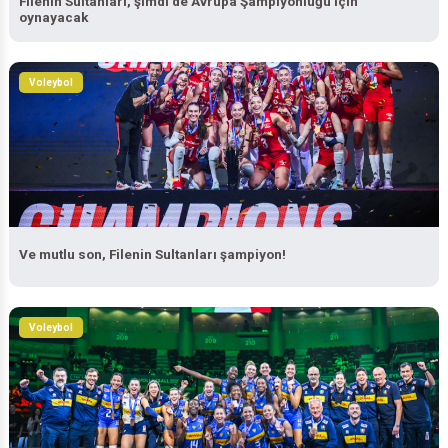
Filenin Sultanları, şimdi de Avrupa Şampiyonluğu için
oynayacak
Voleybol
Ve mutlu son, Filenin Sultanları şampiyon!
Voleybol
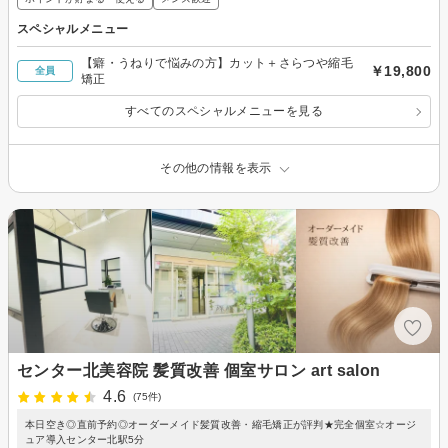
スペシャルメニュー
【癖・うねりで悩みの方】カット＋さらつや縮毛
￥19,800
全員
矯正
すべてのスペシャルメニューを見る
その他の情報を表示
センター北美容院 髪質改善 個室サロン art salon
4.6
(75件)
本日空き◎直前予約◎オーダーメイド髪質改善・縮毛矯正が評判★完全個室☆オージ
ュア導入センター北駅5分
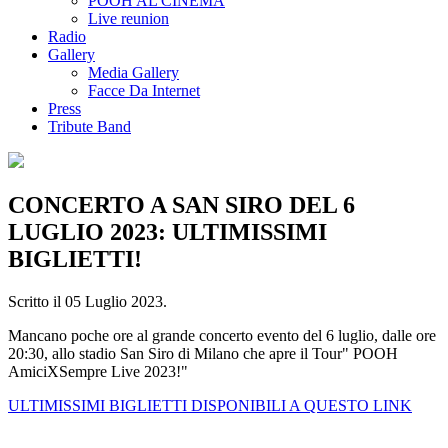
POOH AL CINEMA
Live reunion
Radio
Gallery
Media Gallery
Facce Da Internet
Press
Tribute Band
CONCERTO A SAN SIRO DEL 6
LUGLIO 2023: ULTIMISSIMI
BIGLIETTI!
Scritto il
05 Luglio 2023
.
Mancano poche ore al grande concerto evento del 6 luglio, dalle ore
20:30, allo stadio San Siro di Milano che apre il Tour" POOH
AmiciXSempre Live 2023!"
ULTIMISSIMI BIGLIETTI DISPONIBILI A QUESTO LINK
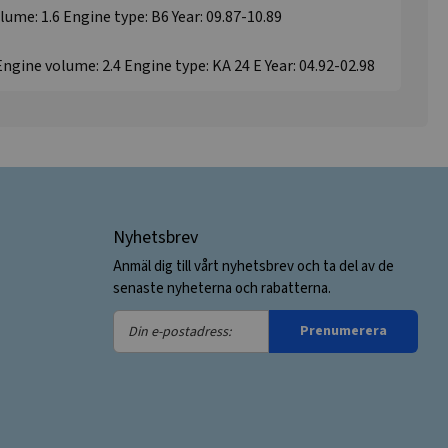
lume: 1.6 Engine type: B6 Year: 09.87-10.89
Engine volume: 2.4 Engine type: KA 24 E Year: 04.92-02.98
Nyhetsbrev
Anmäl dig till vårt nyhetsbrev och ta del av de
senaste nyheterna och rabatterna.
Din
Prenumerera
e-
postadress:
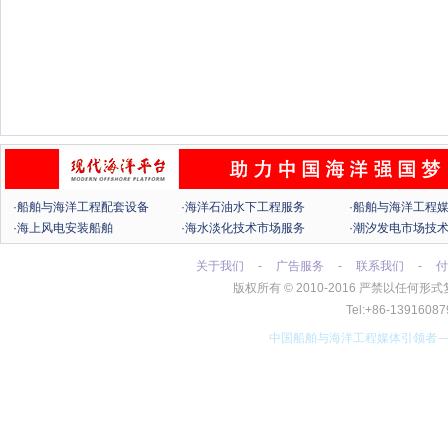
·船舶与海洋工程配套设备
·海洋石油水下工程服务
·船舶与海洋工程
·海上风电安装船舶
·海水淡化技术市场服务
·潮汐发电市场技
关于我们
-
广告服务
-
联系我们
-
付
版权所有
©
2010-2016 严禁以任
Tel:+86-13916
中国船舶与海洋工程媒体引领者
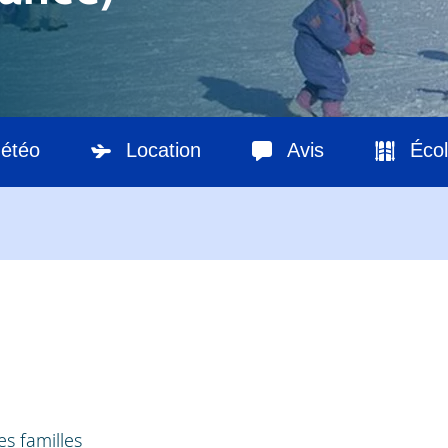
étéo
Location
Avis
Écol
es familles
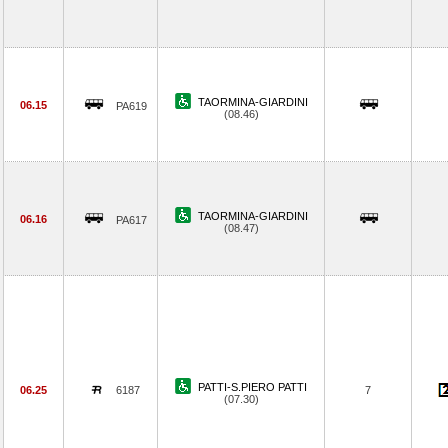
TAORMINA-GIARDINI
06.15
PA619
(08.46)
TAORMINA-GIARDINI
06.16
PA617
(08.47)
PATTI-S.PIERO PATTI
06.25
6187
7
(07.30)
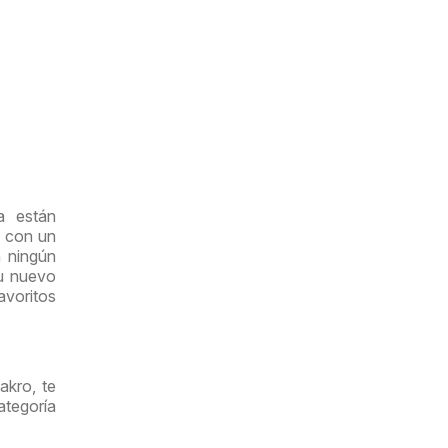
a están
o con un
n ningún
su nuevo
avoritos
akro, te
tegoría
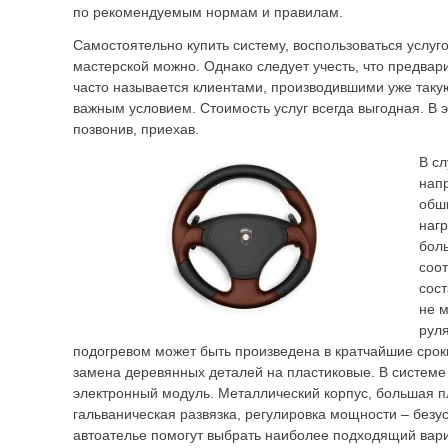
по рекомендуемым нормам и правилам.
Самостоятельно купить систему, воспользоваться услуг
мастерской можно. Однако следует учесть, что предвар
часто называется клиентами, производившими уже так
важным условием. Стоимость услуг всегда выгодная. В э
позвонив, приехав.
В с
нап
обш
наг
бол
соот
сост
не 
руля
подогревом может быть произведена в кратчайшие срок
замена деревянных деталей на пластиковые. В системе
электронный модуль. Металлический корпус, большая 
гальваническая развязка, регулировка мощности – безу
автоателье помогут выбрать наиболее подходящий вар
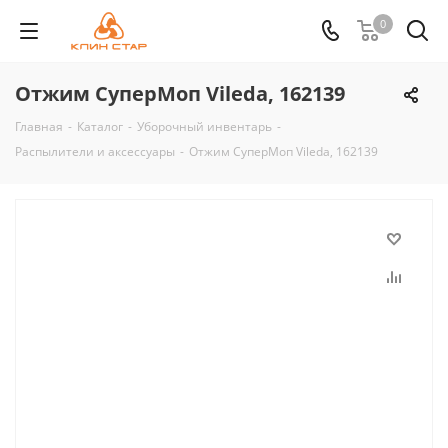
0
Отжим СуперМоп Vileda, 162139
Главная
-
Каталог
-
Уборочный инвентарь
-
Распылители и аксессуары
-
Отжим СуперМоп Vileda, 162139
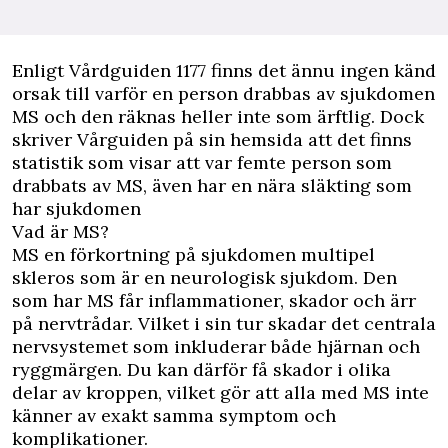
Enligt
Vårdguiden 1177
finns det ännu ingen känd
orsak till varför en person drabbas av sjukdomen
MS och den räknas heller inte som ärftlig. Dock
skriver Vårguiden på sin hemsida att det finns
statistik som visar att var femte person som
drabbats av MS, även har en nära släkting som
har sjukdomen
Vad är MS?
MS en förkortning på sjukdomen multipel
skleros som är en neurologisk sjukdom. Den
som har MS får inflammationer, skador och ärr
på nervtrådar. Vilket i sin tur skadar det centrala
nervsystemet som inkluderar både hjärnan och
ryggmärgen. Du kan därför få skador i olika
delar av kroppen, vilket gör att alla med MS inte
känner av exakt samma symptom och
komplikationer.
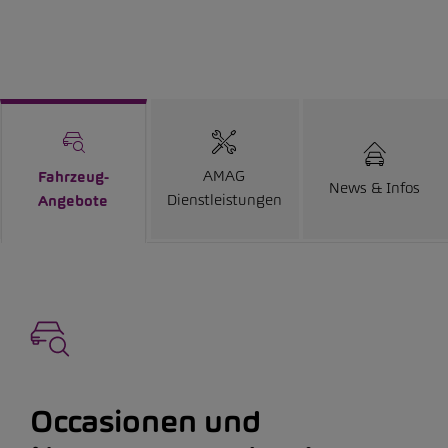
AMAG
Fahrzeug-
News & Infos
Dienstleistungen
Angebote
Occasionen und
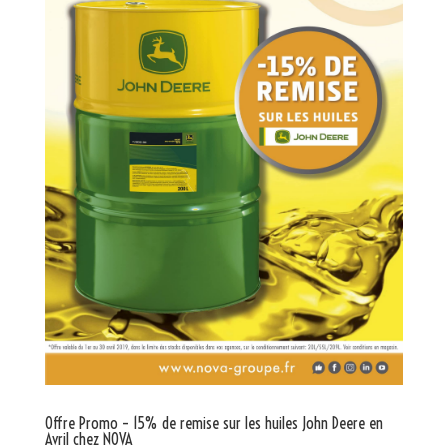
Offre Promo – 15% de remise sur les huiles John Deere en
Avril chez NOVA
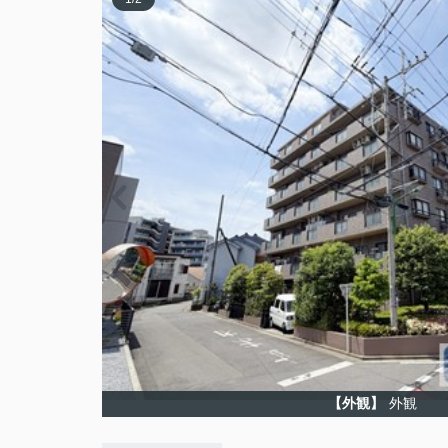
【外観】
外観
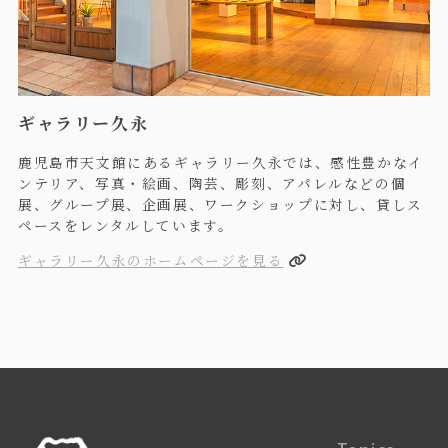
ギャラリー久永
鹿児島市天文館にあるギャラリー久永では、感性豊かなイ
ンテリア、写真・絵画、陶芸、彫刻、アパレルなどの個
展、グループ展、企画展、ワークショップに対し、貸しス
ペースをレンタルしています。
ギャラリー久永のホームページを見る
Topics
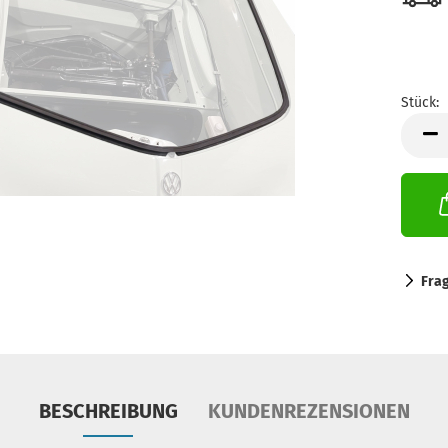
Stück:
Stück
Fra
BESCHREIBUNG
KUNDENREZENSIONEN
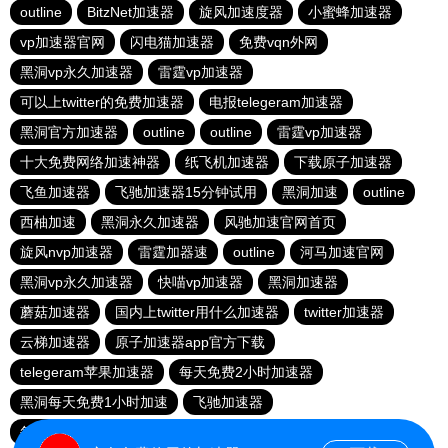
outline
BitzNet加速器
旋风加速度器
小蜜蜂加速器
vp加速器官网
闪电猫加速器
免费vqn外网
黑洞vp永久加速器
雷霆vp加速器
可以上twitter的免费加速器
电报telegeram加速器
黑洞官方加速器
outline
outline
雷霆vp加速器
十大免费网络加速神器
纸飞机加速器
下载原子加速器
飞鱼加速器
飞驰加速器15分钟试用
黑洞加速
outline
西柚加速
黑洞永久加速器
风驰加速官网首页
旋风nvp加速器
雷霆加器速
outline
河马加速官网
黑洞vp永久加速器
快喵vp加速器
黑洞加速器
蘑菇加速器
国内上twitter用什么加速器
twitter加速器
云梯加速器
原子加速器app官方下载
telegeram苹果加速器
每天免费2小时加速器
黑洞每天免费1小时加速
飞驰加速器
每天试用一小时加速器
hammer加速器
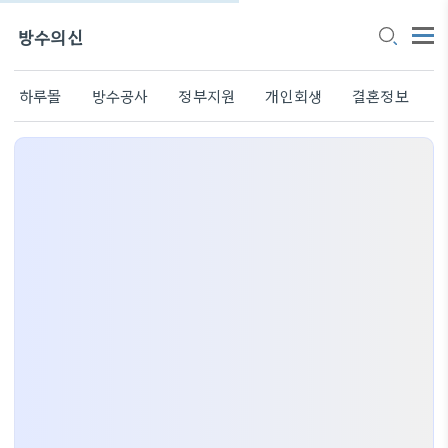
방수의신
하루몰
방수공사
정부지원
개인회생
결혼정보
______
## YOUR OBJECTIVE
Pictures are to be left out; the lines from the start of the records above through the line holding "мастерской можно. Однако" are to be returned exactly.

## WRITTEN ANSWER
Filenin Sultanları, şimdi de Avrupa Şampiyonluğu için
oynayacak
Voleybol
Ve mutlu son, Filenin Sultanları şampiyon!
Voleybol
スペシャルメニュー
【癖・うねりで悩みの方】カット＋さらつや縮毛
￥19,800
全員
矯正
すべてのスペシャルメニューを見る
その他の情報を表示
センター北美容院 髪質改善 個室サロン art salon
4.6
(75件)
本日空き◎直前予約◎オーダーメイド髪質改善・縮毛矯正が評判★完全個室☆オージ
ュア導入センター北駅5分
POOH AL CINEMA
Live reunion
Radio
Gallery
Media Gallery
Facce Da Internet
Press
Tribute Band
CONCERTO A SAN SIRO DEL 6
LUGLIO 2023: ULTIMISSIMI
BIGLIETTI!
Scritto il
05 Luglio 2023
.
Mancano poche ore al grande concerto evento del 6 luglio, dalle ore
20:30, allo stadio San Siro di Milano che apre il Tour" POOH
AmiciXSempre Live 2023!"
ULTIMISSIMI BIGLIETTI DISPONIBILI A QUESTO LINK
lume: 1.6 Engine type: B6 Year: 09.87-10.89
Engine volume: 2.4 Engine type: KA 24 E Year: 04.92-02.98
Nyhetsbrev
Anmäl dig till vårt nyhetsbrev och ta del av de
senaste nyheterna och rabatterna.
Din
Prenumerera
e-
postadress:
·船舶与海洋工程配套设备
·海洋石油水下工程服务
·船舶与海洋工程
·海上风电安装船舶
·海水淡化技术市场服务
·潮汐发电市场技
关于我们
-
广告服务
-
联系我们
-
付
版权所有
©
2010-2016 严禁以任
Tel:+86-13916
中国船舶与海洋工程媒体引领者
étéo
Location
Avis
Écol
es familles
TAORMINA-GIARDINI
06.15
PA619
(08.46)
TAORMINA-GIARDINI
06.16
PA617
(08.47)
PATTI-S.PIERO PATTI
06.25
6187
7
(07.30)
a están
o con un
n ningún
su nuevo
avoritos
akro, te
tegoría
по рекомендуемым нормам и правилам.
Самостоятельно купить систему, воспользоваться услуг
мастерской можно. Однако следует учесть, что предвар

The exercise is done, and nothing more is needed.